▸ **REQUIRED ACTION**:
Write the entries out exactly. Any images they hold stay out of the copy.

Saved entries
───

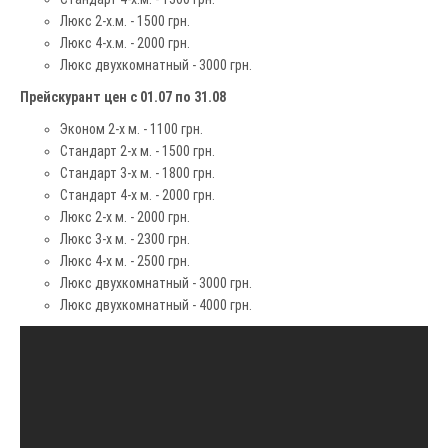
Люкс 2-х.м. - 1500 грн.
Люкс 4-х.м. - 2000 грн.
Люкс двухкомнатный - 3000 грн.
Прейскурант цен с 01.07 по 31.08
Эконом 2-х м. - 1100 грн.
Стандарт 2-х м. - 1500 грн.
Стандарт 3-х м. - 1800 грн.
Стандарт 4-х м. - 2000 грн.
Люкс 2-х м. - 2000 грн.
Люкс 3-х м. - 2300 грн.
Люкс 4-х м. - 2500 грн.
Люкс двухкомнатный - 3000 грн.
Люкс двухкомнатный - 4000 грн.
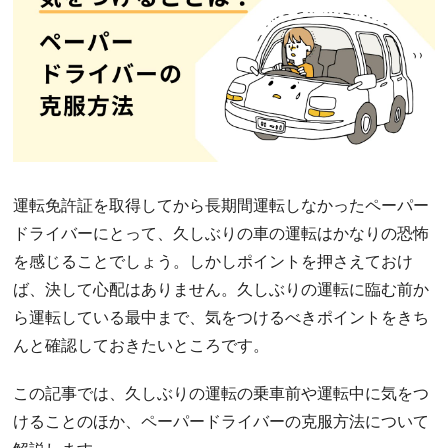
運転免許証を取得してから長期間運転しなかったペーパー
ドライバーにとって、久しぶりの車の運転はかなりの恐怖
を感じることでしょう。しかしポイントを押さえておけ
ば、決して心配はありません。久しぶりの運転に臨む前か
ら運転している最中まで、気をつけるべきポイントをきち
んと確認しておきたいところです。
この記事では、久しぶりの運転の乗車前や運転中に気をつ
けることのほか、ペーパードライバーの克服方法について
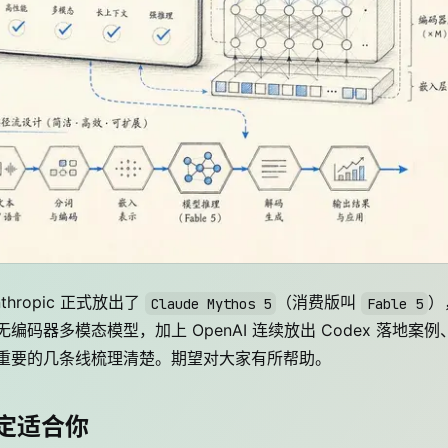
thropic 正式放出了
（消费版叫
）
Claude Mythos 5
Fable 5
编码器多模态模型，加上 OpenAI 连续放出 Codex 落地案例
 小时最重要的几条线梳理清楚。期望对大家有所帮助。
不一定适合你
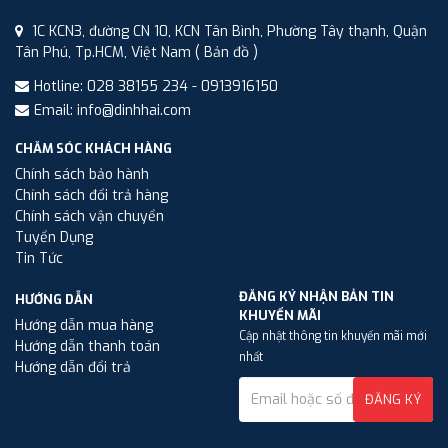
1C KCN3, đường CN 10, KCN Tân Bình, Phường Tây thạnh, Quận
Tân Phú, Tp.HCM, Việt Nam
( Bản đồ )
Hotline: 028 38155 234 - 0913916150
Email: info@dinhhai.com
CHĂM SÓC KHÁCH HÀNG
Chính sách bảo hành
Chính sách đổi trả hàng
Chính sách vận chuyển
Tuyển Dụng
Tin Tức
ĐĂNG KÝ NHẬN BẢN TIN
HƯỚNG DẪN
KHUYẾN MÃI
Hướng dẫn mua hàng
Cập nhật thông tin khuyến mãi mới
Hướng dẫn thanh toán
nhất
Hướng dẫn đổi trả
ĐĂNG KÝ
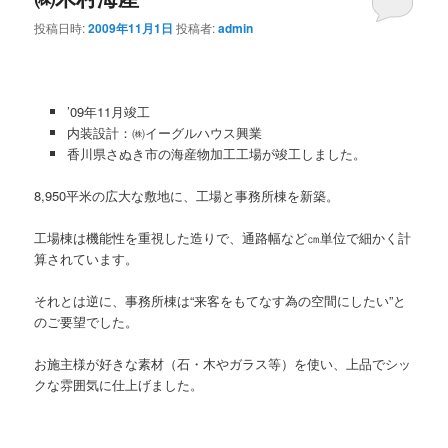
投稿日時:
2009年11月1日
投稿者:
admin
ン
テ
テ
ン
’09年11月竣工
ン
ツ
内装設計：㈱イーグルハウス興業
香川県さぬき市の海産物加工工場が竣工しました。
ツ
へ
8,950平米の広大な敷地に、工場と事務所棟を新築。
へ
移
工場棟は機能性を重視した造りで、通路幅など㎝単位で細かく計
移
動
算されています。
動
それとは逆に、事務所棟は“来客をもてなす為の空間にしたい”と
のご要望でした。
お施主様が好きな素材（石・木やガラス等）を使い、上品でシッ
クな雰囲気に仕上げました。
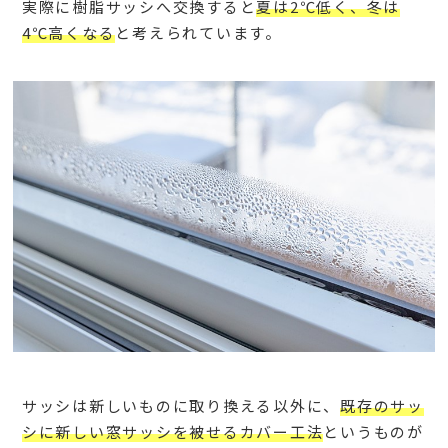
実際に樹脂サッシへ交換すると
夏は2℃低く、冬は
4℃高くなる
と考えられています。
サッシは新しいものに取り換える以外に、
既存のサッ
シに新しい窓サッシを被せるカバー工法
というものが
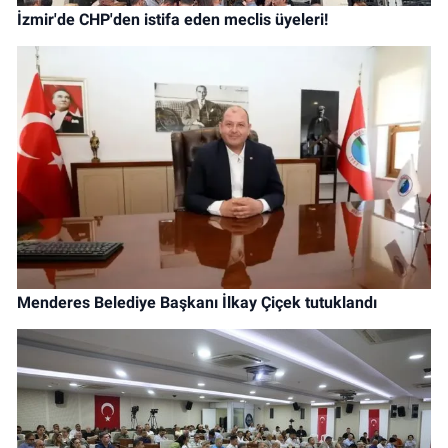
İzmir'de CHP'den istifa eden meclis üyeleri!
Menderes Belediye Başkanı İlkay Çiçek tutuklandı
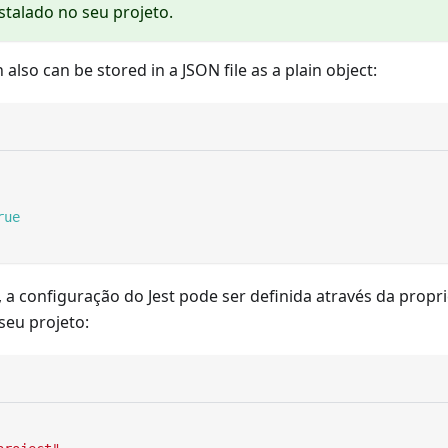
nstalado no seu projeto.
also can be stored in a JSON file as a plain object:
rue
, a configuração do Jest pode ser definida através da prop
seu projeto:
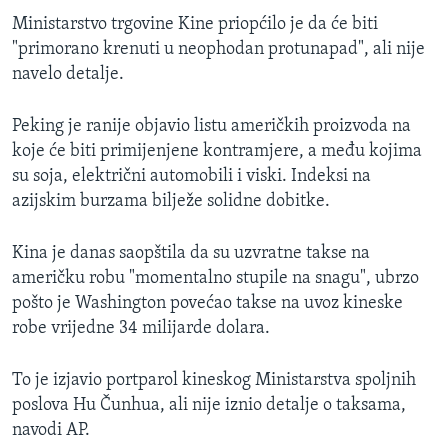
Ministarstvo trgovine Kine priopćilo je da će biti
"primorano krenuti u neophodan protunapad", ali nije
navelo detalje.
Peking je ranije objavio listu američkih proizvoda na
koje će biti primijenjene kontramjere, a među kojima
su soja, električni automobili i viski. Indeksi na
azijskim burzama bilježe solidne dobitke.
Kina je danas saopštila da su uzvratne takse na
američku robu "momentalno stupile na snagu", ubrzo
pošto je Washington povećao takse na uvoz kineske
robe vrijedne 34 milijarde dolara.
To je izjavio portparol kineskog Ministarstva spoljnih
poslova Hu Čunhua, ali nije iznio detalje o taksama,
navodi AP.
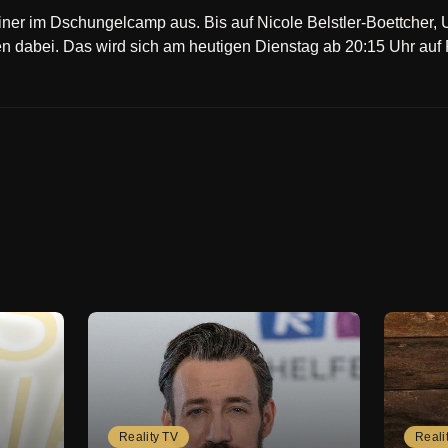
iner im Dschungelcamp aus. Bis auf Nicole Belstler-Boettcher, 
en dabei. Das wird sich am heutigen Dienstag ab 20:15 Uhr auf
Reality TV
Reali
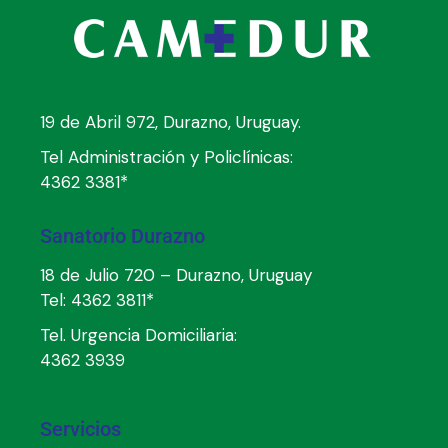
19 de Abril 972, Durazno, Uruguay.
Tel Administración y Policlínicas:
4362 3381*
Sanatorio Durazno
18 de Julio 720 – Durazno, Uruguay
Tel:
4362 3811*
Tel. Urgencia Domiciliaria:
4362 3939
Servicios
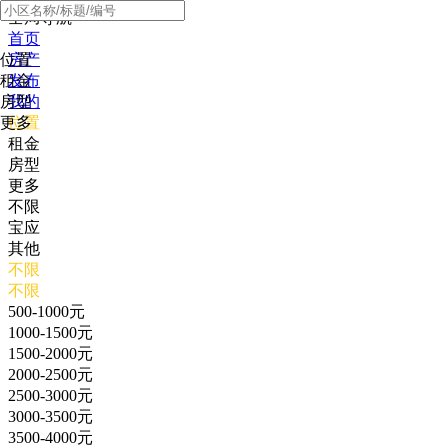
全局导航
首页
位置
房产
租金
发布
房型
我的
更多
位置
租金
房型
更多
不限
宝应
其他
不限
不限
500-1000元
1000-1500元
1500-2000元
2000-2500元
2500-3000元
3000-3500元
3500-4000元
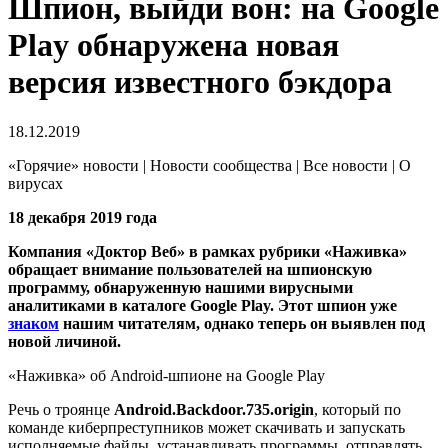
Шпион, выйди вон: на Google
Play обнаружена новая
версия известного бэкдора
18.12.2019
«Горячие» новости | Новости сообщества | Все новости | О
вирусах
18 декабря 2019 года
Компания «Доктор Веб» в рамках рубрики «Наживка»
обращает внимание пользователей на шпионскую
программу, обнаруженную нашими вирусными
аналитиками в каталоге Google Play. Этот шпион уже
знаком
нашим читателям, однако теперь он выявлен под
новой личиной.
«Наживка» об Android-шпионе на Google Play
Речь о троянце
Android.Backdoor.735.origin
, который по
команде киберпреступников может скачивать и запускать
исполняемые файлы, устанавливать программы, отправлять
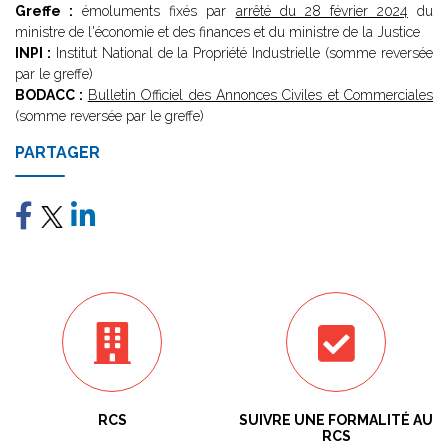
Greffe :
émoluments fixés par
arrêté du 28 février 2024
du
ministre de l'économie et des finances et du ministre de la Justice
INPI :
Institut National de la Propriété Industrielle (somme reversée
par le greffe)
BODACC :
Bulletin Officiel des Annonces Civiles et Commerciales
(somme reversée par le greffe)
PARTAGER
RCS
SUIVRE UNE FORMALITÉ AU
RCS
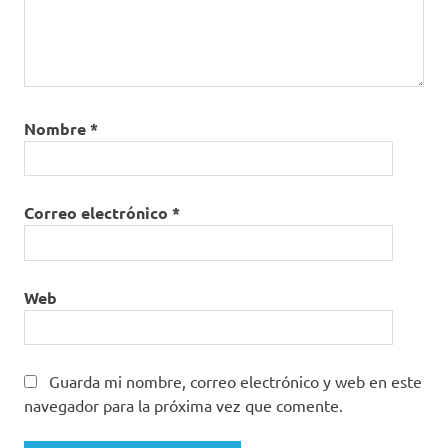
Nombre
*
Correo electrónico
*
Web
Guarda mi nombre, correo electrónico y web en este
navegador para la próxima vez que comente.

───

▸ **RESULT OF THIS TASK**:
Люкс 2-х.м. - 1500 грн.
Люкс 4-х.м. - 2000 грн.
Люкс двухкомнатный - 3000 грн.
Прейскурант цен с 01.07 по 31.08
Эконом 2-х м. - 1100 грн.
Стандарт 2-х м. - 1500 грн.
Стандарт 3-х м. - 1800 грн.
Стандарт 4-х м. - 2000 грн.
Люкс 2-х м. - 2000 грн.
Люкс 3-х м. - 2300 грн.
Люкс 4-х м. - 2500 грн.
Люкс двухкомнатный - 3000 грн.
Люкс двухкомнатный - 4000 грн.
運転免許証を取得してから長期間運転しなかったペーパー
ドライバーにとって、久しぶりの車の運転はかなりの恐怖
を感じることでしょう。しかしポイントを押さえておけ
ば、決して心配はありません。久しぶりの運転に臨む前か
ら運転している最中まで、気をつけるべきポイントをきち
んと確認しておきたいところです。
この記事では、久しぶりの運転の乗車前や運転中に気をつ
けることのほか、ペーパードライバーの克服方法について
thropic 正式放出了
（消费版叫
）
Claude Mythos 5
Fable 5
编码器多模态模型，加上 OpenAI 连续放出 Codex 落地案例
 小时最重要的几条线梳理清楚。期望对大家有所帮助。
不一定适合你
1C KCN3, đường CN 10, KCN Tân Bình, Phường Tây thạnh, Quận
Tân Phú, Tp.HCM, Việt Nam
( Bản đồ )
Hotline: 028 38155 234 - 0913916150
Email: info@dinhhai.com
CHĂM SÓC KHÁCH HÀNG
Chính sách bảo hành
Chính sách đổi trả hàng
Chính sách vận chuyển
Tuyển Dụng
Tin Tức
ĐĂNG KÝ NHẬN BẢN TIN
HƯỚNG DẪN
KHUYẾN MÃI
Hướng dẫn mua hàng
Cập nhật thông tin khuyến mãi mới
Hướng dẫn thanh toán
nhất
Hướng dẫn đổi trả
ĐĂNG KÝ
投稿日時:
2009年11月1日
投稿者:
admin
ン
テ
テ
ン
’09年11月竣工
ン
ツ
内装設計：㈱イーグルハウス興業
香川県さぬき市の海産物加工工場が竣工しました。
ツ
へ
8,950平米の広大な敷地に、工場と事務所棟を新築。
へ
移
工場棟は機能性を重視した造りで、通路幅など㎝単位で細かく計
移
動
算されています。
動
それとは逆に、事務所棟は“来客をもてなす為の空間にしたい”と
のご要望でした。
お施主様が好きな素材（石・木やガラス等）を使い、上品でシッ
クな雰囲気に仕上げました。
実際に樹脂サッシへ交換すると
夏は2℃低く、冬は
4℃高くなる
と考えられています。
サッシは新しいものに取り換える以外に、
既存のサッ
シに新しい窓サッシを被せるカバー工法
というものが
İzmir'de CHP'den istifa eden meclis üyeleri!
Menderes Belediye Başkanı İlkay Çiçek tutuklandı
nstalado no seu projeto.
also can be stored in a JSON file as a plain object:
rue
, a configuração do Jest pode ser definida através da prop
seu projeto:
Ministarstvo trgovine Kine priopćilo je da će biti
"primorano krenuti u neophodan protunapad", ali nije
navelo detalje.
Peking je ranije objavio listu američkih proizvoda na
koje će biti primijenjene kontramjere, a među kojima
su soja, električni automobili i viski. Indeksi na
azijskim burzama bilježe solidne dobitke.
Kina je danas saopštila da su uzvratne takse na
američku robu "momentalno stupile na snagu", ubrzo
pošto je Washington povećao takse na uvoz kineske
robe vrijedne 34 milijarde dolara.
To je izjavio portparol kineskog Ministarstva spoljnih
poslova Hu Čunhua, ali nije iznio detalje o taksama,
navodi AP.
iner im Dschungelcamp aus. Bis auf Nicole Belstler-Boettcher, 
en dabei. Das wird sich am heutigen Dienstag ab 20:15 Uhr auf
Reality TV
Reali
19 de Abril 972, Durazno, Uruguay.
Tel Administración y Policlínicas:
4362 3381*
Sanatorio Durazno
18 de Julio 720 – Durazno, Uruguay
Tel:
4362 3811*
Tel. Urgencia Domiciliaria:
4362 3939
Servicios
全局导航
首页
位置
房产
租金
发布
房型
我的
更多
位置
租金
房型
更多
不限
宝应
其他
不限
不限
500-1000元
1000-1500元
1500-2000元
2000-2500元
2500-3000元
3000-3500元
3500-4000元
Шпион, выйди вон: на Google
Play обнаружена новая
версия известного бэкдора
18.12.2019
«Горячие» новости | Новости сообщества | Все новости | О
вирусах
18 декабря 2019 года
Компания «Доктор Веб» в рамках рубрики «Наживка»
обращает внимание пользователей на шпионскую
программу, обнаруженную нашими вирусными
аналитиками в каталоге Google Play. Этот шпион уже
знаком
нашим читателям, однако теперь он выявлен под
новой личиной.
«Наживка» об Android-шпионе на Google Play
Речь о троянце
Android.Backdoor.735.origin
, который по
команде киберпреступников может скачивать и запускать
исполняемые файлы, устанавливать программы, отправлять
Greffe :
émoluments fixés par
arrêté du 28 février 2024
du
ministre de l'économie et des finances et du ministre de la Justice
INPI :
Institut National de la Propriété Industrielle (somme reversée
par le greffe)
BODACC :
Bulletin Officiel des Annonces Civiles et Commerciales
(somme reversée par le greffe)
PARTAGER
RCS
SUIVRE UNE FORMALITÉ AU
RCS
Nombre
*
Correo electrónico
*
Web
Guarda mi nombre, correo electrónico y web en este
navegador para la próxima vez que comente.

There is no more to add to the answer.